During the operation, six or seven men, under the pretext of document checks, were taken away by the soldiers in an unknown direction. Later, in the city of Urus-M artan, in the area between the hospital and the cemetery, two of them were found shot to death. The rest have disappeared.

The residents of Goi-Chu that were held hostage, were without food and water for two days. Only occasionally and only women were allowed to go to a well to get water. If, when trying to collect firewood, people would stray beyond the fence, they were forced to back with machine gun fire.

On the third day, the head of the village administration managed to resolve the issue of food. After negotiations, the military agreed to accept deliveries from residents of neighbouring settlements.
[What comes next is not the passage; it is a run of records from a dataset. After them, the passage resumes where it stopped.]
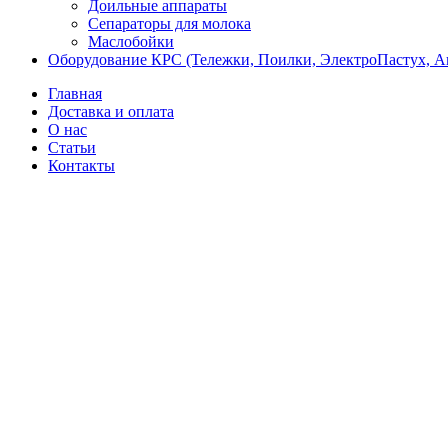
Доильные аппараты
Сепараторы для молока
Маслобойки
Оборудование КРС (Тележки, Поилки, ЭлектроПастух, 
Главная
Доставка и оплата
О нас
Статьи
Контакты
Новый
On March 8, soldiers opened fire on people standing behind the fence. Four people were injured. Next morning the Russian commanders summoned the head of the administration. He was ordered to return the residents to the village that was under shelling. The residents, however, decided to go towards the regional centre. The military did not stop them. Perhaps because employees of the International Red Cross and residents of nearby settlements were nearby. By cars and buses, they were eventually brought to safety.

The operation in Goi-Chu was commanded by General Valery Gerasimov. Today he is the chief of the General Staff of the Russian army and one of the key persons who planned the military attack on Ukraine. The atrocities committed today in this country are not just according to the brutal Russian tradition of warfare, but also his own pattern of “combat”. This is how he conducted military operations in Chechnya. He took hostages, shot at humanitarian corridors, bombed maternity hospitals, and turned entire settlements into ruins with the help of artillery and aviation.

In the report “International Tribunal for Chechnya. Legal Perspectives of bringing the responsible to individual criminal accountability for the crimes against humanity perpetrated in the course of the armed conflict in Chechnya”, published in 2009, human rights activists argued that Valery Gerasimov is a war criminal. He is responsible for the use of residents of Goi-Chu as human shields. Moreover, he is responsible for the death of civilians, including children, the extrajudicial execution of Chechen fighters who surrendered, the attack on the hospital and killing patients, as well as in a number of other serious crimes (in Russian).

Information about the practice of using people a human shield by the Russian troops can be found in the report of the Human Rights Center “Memorial” (in Russian).

More documentation of war crimes in Chechnya can be found on the searchable website of the Natalia Estemirova Documentation Center (in Russian and English).